Reminds me something that confused me at elementary school, when we were taught division we wouldn't use ÷ but %... like um, what? That's a percent sign. There was no confusion in the calculations provided, but c'mon! Luckily in high school we'd be using : instead (which at least resembles ÷), while for multiplication either we'd use · or ditch the sign altogether.

I remember that, but it wasn't a percent sign! Sometime between elementary and high school, teachers transitioned between the sign on the left to the sign on the right. Clearly the sign on the right is totally clear and unambiguous. Can't possibly be mistaken for anything else...

I thought

%

represented modulus

5 % 4 = 1

22 % 8 = 6

18 % 2 = 0

I've really only seen that in programming languages that inherited it from C (and Fortran?) and in documents aimed at such programmers. In math it's just generally written "mod".
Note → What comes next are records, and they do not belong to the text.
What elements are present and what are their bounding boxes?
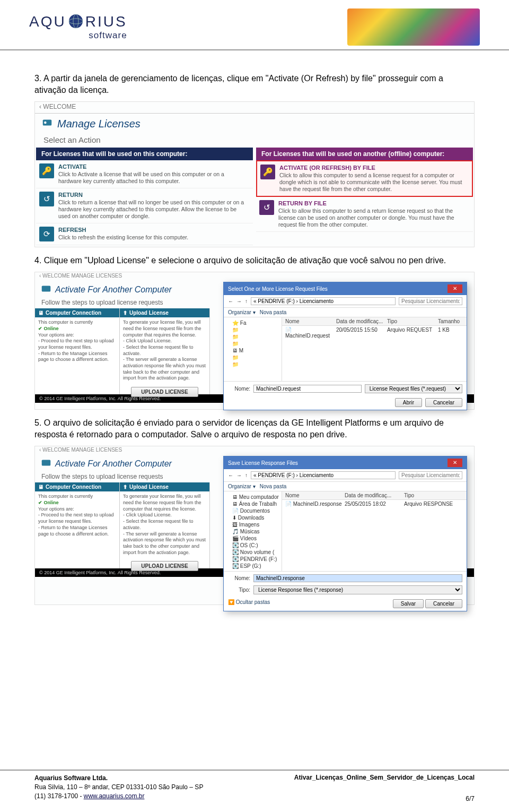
- logo: AQURIUS software: [29, 13, 127, 41]
- return-icon: ↺: [39, 192, 54, 206]
- logo-text-lower: software: [29, 30, 127, 41]
- folder-tree[interactable]: 🖥 Meu computador 🖥 Área de Trabalh 📄 Doc…: [224, 491, 282, 571]
- filetype-select[interactable]: License Response files (*.response): [253, 585, 462, 594]
- filetype-label: Tipo:: [228, 587, 250, 593]
- dialog-title: Select One or More License Request Files: [228, 286, 328, 292]
- hide-folders-link[interactable]: Ocultar pastas: [236, 599, 270, 605]
- manage-licenses-title: Manage Licenses: [35, 114, 474, 134]
- step-4-text: 4. Clique em "Upload License" e selecion…: [34, 255, 475, 266]
- panel-computer-connection: 🖥Computer Connection This computer is cu…: [35, 308, 120, 394]
- forward-icon[interactable]: →: [236, 298, 242, 304]
- back-icon[interactable]: ←: [228, 298, 233, 304]
- upload-icon: ⬆: [123, 310, 127, 316]
- filename-label: Nome:: [228, 575, 250, 581]
- step-5-text: 5. O arquivo de solicitação é enviado pa…: [34, 417, 475, 440]
- save-button[interactable]: Salvar: [393, 599, 424, 608]
- footer-company: Aquarius Software Ltda.: [34, 774, 108, 782]
- filename-input[interactable]: [253, 385, 362, 393]
- breadcrumb: ‹ WELCOME: [35, 102, 474, 114]
- action-activate-by-file[interactable]: 🔑 ACTIVATE (OR REFRESH) BY FILEClick to …: [256, 160, 473, 197]
- forward-icon[interactable]: →: [236, 472, 242, 478]
- return-file-icon: ↺: [259, 200, 274, 215]
- step-3-text: 3. A partir da janela de gerenciamento d…: [34, 73, 475, 96]
- license-icon: [41, 117, 53, 131]
- key-icon: 🔑: [39, 163, 54, 178]
- back-icon[interactable]: ←: [228, 472, 233, 478]
- filename-input[interactable]: [253, 574, 462, 582]
- search-input[interactable]: [399, 471, 462, 479]
- folder-tree[interactable]: ⭐ Fa📁📁📁🖥 M📁📁: [224, 317, 282, 381]
- footer-url-link[interactable]: www.aquarius.com.br: [84, 792, 145, 800]
- action-return[interactable]: ↺ RETURNClick to return a license that w…: [36, 188, 253, 223]
- refresh-icon: ⟳: [39, 227, 54, 241]
- upload-icon: ⬆: [123, 484, 127, 490]
- filetype-select[interactable]: License Request files (*.request): [365, 384, 462, 393]
- license-icon: [40, 457, 52, 471]
- page-footer: Aquarius Software Ltda. Rua Silvia, 110 …: [0, 770, 509, 802]
- file-row[interactable]: 📄 MachineID.response25/05/2015 18:02Arqu…: [282, 500, 467, 508]
- dialog-title: Save License Response Files: [228, 460, 298, 466]
- license-icon: [40, 283, 52, 297]
- page-header: AQURIUS software: [0, 0, 509, 50]
- filename-label: Nome:: [228, 386, 250, 392]
- monitor-icon: 🖥: [38, 310, 43, 316]
- file-open-dialog: Select One or More License Request Files…: [223, 282, 467, 410]
- cancel-button[interactable]: Cancelar: [425, 398, 462, 407]
- path-input[interactable]: [251, 471, 396, 479]
- col-header-this-computer: For Licenses that will be used on this c…: [36, 148, 253, 160]
- breadcrumb: ‹ WELCOME MANAGE LICENSES: [35, 272, 474, 282]
- logo-text-upper1: AQU: [29, 13, 66, 30]
- new-folder-button[interactable]: Nova pasta: [260, 483, 287, 489]
- screenshot-manage-licenses: ‹ WELCOME Manage Licenses Select an Acti…: [34, 101, 475, 247]
- svg-rect-5: [42, 286, 51, 292]
- footer-address: Rua Silvia, 110 – 8º andar, CEP 01331-01…: [34, 783, 203, 791]
- panel-computer-connection: 🖥Computer Connection This computer is cu…: [35, 482, 120, 568]
- organize-menu[interactable]: Organizar ▾: [228, 483, 256, 489]
- up-icon[interactable]: ↑: [245, 472, 248, 478]
- new-folder-button[interactable]: Nova pasta: [260, 309, 287, 315]
- svg-rect-6: [42, 460, 51, 466]
- screenshot-upload-open: ‹ WELCOME MANAGE LICENSES Activate For A…: [34, 272, 475, 410]
- panel-upload-license: ⬆Upload License To generate your license…: [120, 482, 210, 568]
- path-input[interactable]: [251, 297, 396, 305]
- col-header-another-computer: For Licenses that will be used on anothe…: [256, 148, 473, 160]
- select-action-label: Select an Action: [35, 134, 474, 148]
- file-list[interactable]: NomeData de modificaç...TipoTamanho 📄 Ma…: [282, 317, 467, 381]
- panel-upload-license: ⬆Upload License To generate your license…: [120, 308, 210, 394]
- header-artwork: [347, 8, 480, 46]
- svg-point-0: [69, 14, 83, 28]
- close-icon[interactable]: ✕: [447, 459, 462, 467]
- action-activate[interactable]: 🔑 ACTIVATEClick to Activate a license th…: [36, 160, 253, 188]
- up-icon[interactable]: ↑: [245, 298, 248, 304]
- logo-text-upper2: RIUS: [85, 13, 127, 30]
- file-row[interactable]: 📄 MachineID.request20/05/2015 15:50Arqui…: [282, 326, 467, 340]
- action-return-by-file[interactable]: ↺ RETURN BY FILEClick to allow this comp…: [256, 197, 473, 232]
- page-number: 6/7: [294, 795, 475, 802]
- organize-menu[interactable]: Organizar ▾: [228, 309, 256, 315]
- close-icon[interactable]: ✕: [447, 284, 462, 293]
- key-file-icon: 🔑: [260, 165, 275, 179]
- file-list[interactable]: NomeData de modificaç...Tipo 📄 MachineID…: [282, 491, 467, 571]
- open-button[interactable]: Abrir: [395, 398, 422, 407]
- action-refresh[interactable]: ⟳ REFRESHClick to refresh the existing l…: [36, 223, 253, 245]
- globe-icon: [67, 13, 84, 30]
- footer-doc-title: Ativar_Licenças_Online_Sem_Servidor_de_L…: [294, 774, 475, 781]
- svg-point-4: [44, 122, 47, 124]
- search-input[interactable]: [399, 297, 462, 305]
- screenshot-upload-save: ‹ WELCOME MANAGE LICENSES Activate For A…: [34, 446, 475, 605]
- cancel-button[interactable]: Cancelar: [425, 599, 462, 608]
- monitor-icon: 🖥: [38, 484, 43, 490]
- file-save-dialog: Save License Response Files ✕ ← → ↑ Orga…: [223, 456, 467, 611]
- footer-phone: (11) 3178-1700 -: [34, 792, 84, 800]
- breadcrumb: ‹ WELCOME MANAGE LICENSES: [35, 446, 474, 456]
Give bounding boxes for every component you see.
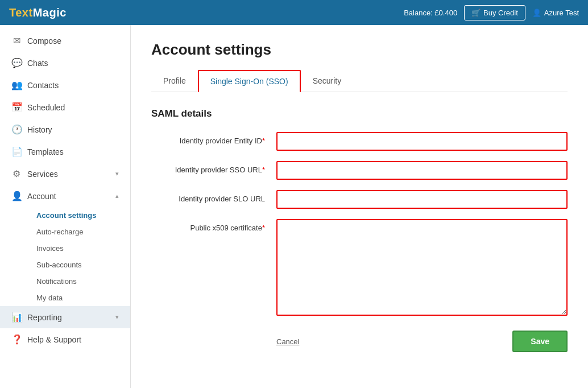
history-icon: 🕐 bbox=[11, 124, 22, 135]
services-left: ⚙ Services bbox=[11, 168, 58, 179]
sidebar-item-label: Account bbox=[27, 192, 56, 201]
sidebar-item-label: Contacts bbox=[27, 81, 59, 90]
chevron-up-icon: ▴ bbox=[115, 192, 119, 200]
sidebar-item-templates[interactable]: 📄 Templates bbox=[0, 141, 130, 163]
sidebar-item-label: History bbox=[27, 125, 52, 134]
tab-security[interactable]: Security bbox=[301, 70, 354, 92]
help-icon: ❓ bbox=[11, 334, 22, 345]
buy-credit-button[interactable]: 🛒 Buy Credit bbox=[464, 5, 525, 20]
logo-text2: Magic bbox=[33, 6, 67, 19]
topnav-right: Balance: £0.400 🛒 Buy Credit 👤 Azure Tes… bbox=[404, 5, 579, 20]
cancel-button[interactable]: Cancel bbox=[276, 337, 299, 346]
textarea-x509[interactable] bbox=[276, 219, 568, 316]
sidebar-item-scheduled[interactable]: 📅 Scheduled bbox=[0, 96, 130, 118]
templates-icon: 📄 bbox=[11, 146, 22, 157]
sidebar-item-history[interactable]: 🕐 History bbox=[0, 118, 130, 141]
form-footer: Cancel Save bbox=[151, 331, 568, 352]
reporting-icon: 📊 bbox=[11, 312, 22, 323]
sidebar-sub-item-my-data[interactable]: My data bbox=[27, 290, 130, 306]
account-submenu: Account settings Auto-recharge Invoices … bbox=[0, 207, 130, 306]
form-row-sso-url: Identity provider SSO URL* bbox=[151, 161, 568, 180]
sidebar-item-chats[interactable]: 💬 Chats bbox=[0, 52, 130, 74]
save-button[interactable]: Save bbox=[512, 331, 568, 352]
required-star: * bbox=[262, 166, 265, 174]
form-row-entity-id: Identity provider Entity ID* bbox=[151, 132, 568, 151]
sidebar-item-reporting[interactable]: 📊 Reporting ▾ bbox=[0, 306, 130, 328]
saml-form: Identity provider Entity ID* Identity pr… bbox=[151, 132, 568, 352]
tab-profile[interactable]: Profile bbox=[151, 70, 198, 92]
sidebar: ✉ Compose 💬 Chats 👥 Contacts 📅 Scheduled… bbox=[0, 25, 131, 388]
chats-icon: 💬 bbox=[11, 57, 22, 68]
sidebar-item-label: Chats bbox=[27, 59, 48, 68]
sidebar-sub-item-auto-recharge[interactable]: Auto-recharge bbox=[27, 224, 130, 240]
sidebar-item-contacts[interactable]: 👥 Contacts bbox=[0, 74, 130, 96]
sidebar-sub-item-invoices[interactable]: Invoices bbox=[27, 240, 130, 257]
logo-text: Text bbox=[9, 6, 33, 19]
sidebar-item-label: Compose bbox=[27, 36, 61, 46]
input-sso-url[interactable] bbox=[276, 161, 568, 180]
sidebar-item-label: Reporting bbox=[27, 313, 62, 322]
input-slo-url[interactable] bbox=[276, 190, 568, 209]
cart-icon: 🛒 bbox=[471, 9, 481, 17]
chevron-down-icon: ▾ bbox=[115, 313, 119, 321]
form-row-slo-url: Identity provider SLO URL bbox=[151, 190, 568, 209]
label-sso-url: Identity provider SSO URL* bbox=[151, 161, 276, 174]
sidebar-item-label: Templates bbox=[27, 147, 64, 156]
reporting-left: 📊 Reporting bbox=[11, 312, 62, 323]
account-icon: 👤 bbox=[11, 191, 22, 201]
services-icon: ⚙ bbox=[11, 168, 22, 179]
sidebar-sub-item-account-settings[interactable]: Account settings bbox=[27, 207, 130, 224]
chevron-down-icon: ▾ bbox=[115, 170, 119, 178]
user-menu[interactable]: 👤 Azure Test bbox=[532, 9, 579, 17]
sidebar-item-account[interactable]: 👤 Account ▴ bbox=[0, 185, 130, 207]
sidebar-sub-item-sub-accounts[interactable]: Sub-accounts bbox=[27, 257, 130, 273]
required-star: * bbox=[262, 224, 265, 232]
sidebar-item-label: Scheduled bbox=[27, 103, 65, 112]
label-x509: Public x509 certificate* bbox=[151, 219, 276, 232]
section-title: SAML details bbox=[151, 108, 568, 119]
sidebar-item-label: Help & Support bbox=[27, 335, 81, 344]
top-navbar: TextMagic Balance: £0.400 🛒 Buy Credit 👤… bbox=[0, 0, 588, 25]
user-icon: 👤 bbox=[532, 9, 541, 17]
compose-icon: ✉ bbox=[11, 35, 22, 46]
main-layout: ✉ Compose 💬 Chats 👥 Contacts 📅 Scheduled… bbox=[0, 25, 588, 388]
label-entity-id: Identity provider Entity ID* bbox=[151, 132, 276, 145]
sidebar-item-label: Services bbox=[27, 170, 58, 179]
sidebar-item-compose[interactable]: ✉ Compose bbox=[0, 30, 130, 52]
tabs: Profile Single Sign-On (SSO) Security bbox=[151, 70, 568, 92]
input-entity-id[interactable] bbox=[276, 132, 568, 151]
form-row-x509: Public x509 certificate* bbox=[151, 219, 568, 316]
sidebar-item-services[interactable]: ⚙ Services ▾ bbox=[0, 163, 130, 185]
account-left: 👤 Account bbox=[11, 191, 56, 201]
label-slo-url: Identity provider SLO URL bbox=[151, 190, 276, 203]
tab-sso[interactable]: Single Sign-On (SSO) bbox=[198, 70, 301, 92]
page-title: Account settings bbox=[151, 41, 568, 59]
sidebar-sub-item-notifications[interactable]: Notifications bbox=[27, 273, 130, 290]
required-star: * bbox=[262, 137, 265, 145]
contacts-icon: 👥 bbox=[11, 80, 22, 90]
main-content: Account settings Profile Single Sign-On … bbox=[131, 25, 588, 388]
sidebar-item-help[interactable]: ❓ Help & Support bbox=[0, 328, 130, 350]
scheduled-icon: 📅 bbox=[11, 102, 22, 113]
logo: TextMagic bbox=[9, 6, 67, 19]
balance-label: Balance: £0.400 bbox=[404, 9, 457, 17]
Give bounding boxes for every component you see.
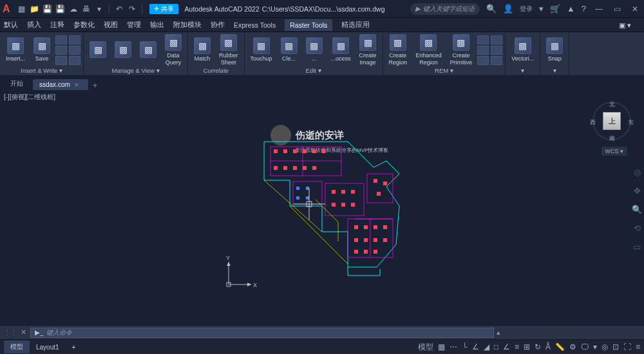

I think that was the joke ;P

I have to admit, I didn't read all the pages of this topic, however...

The problem lies in wether you have to apply the "precedence rule of implied multiplication" or not. But first, I'll show a different example:

a / 2a    = 1 / 2
a / 2 * a = 0.5a * a

The results are different. If you write down an expression with this kind of notation, the devision is applied to it's surrounding terms, in this case 6 and 2a, and thus results in the calculation a / (2 * a), and not in (a / 2) * a.
The same applies to the equation given in the first post: 2(1 + 2) is the seconds term for the devision, and just inserting the sign for multiplication changes the entire expression. In order to insert the multiplication without changing the expression, you'll need to use parentheses, so you get:

6 / 2(1+2) = 6 / (2 * (1+2)) = 1

The problem is not about what calculation to do first, but it's more about how you can place additional parentheses without changing the expression.
And you can avoid it, as already mentioned, by not using ASCII notation for expressions

6/2(1+2)

6i/2i(1+2)i

6i/2i(i+2i)

6i/2(-1+-2)

6i/(-2+-4)

6i/-6

i/-1

-i

6/2(1+2)

6i/2i(1+2)i

6i/2i(i+2i)

6i/2(-1+-2)

6i/(-2+-4)

6i/-6

i/-1

-i

You added one too many i's on line two.

I know we had a discussion about this in class, partially because different calculators give different results to this. I'm pretty sure we used to consider 2/ab to be 2/(ab) for example.

I'm honestly not sure this is well-defined. When you do it on paper or in a text book, you'll use those horizontal lines for division which will make it much more clear. In that case, you'll usually not have brackets on either side of that line, which means that when you serialize it to single-line format, it's easy to forget/not-want-to to wrap both sides in brackets..

Take "46abc/2ac", I would mentally parse that as (46abc)/(2ac) while others would parse it as (46abc/2)ac. I also know that different calculators will vary in their interpretation. Maybe there is (or at least was) no standard, leaving this to be an implementation defined serialization issue..?

6/2(1+2)

6i/2i(1+2)i

6i/2i(i+2i)

6i/2(-1+-2)

6i/(-2+-4)

6i/-6

i/-1

-i

You added one too many i's on line two.

Ah. Sorry, sorry.

Here we go:

n/2 = 3/1(0.5+1)

n/2 = 3/1(1.5)

n/2 = 3/1.5

n = 2

n = 2*2

n = 4

This is the same thing as the 48 / 2(9+3) problem that was floating around a couple years back. Math needs to be exact with its rules for everybody to get the same answer. But that question is intentionally ambiguous so I think people fallback to whatever they were taught: traditional order of operations or the PEMDAS rule. This is a good case for specifically laying out what you are asking so there isn't this kind of problem. If there was an explicit multiplication symbol between the two and parenthesis then everybody would always get the same answer.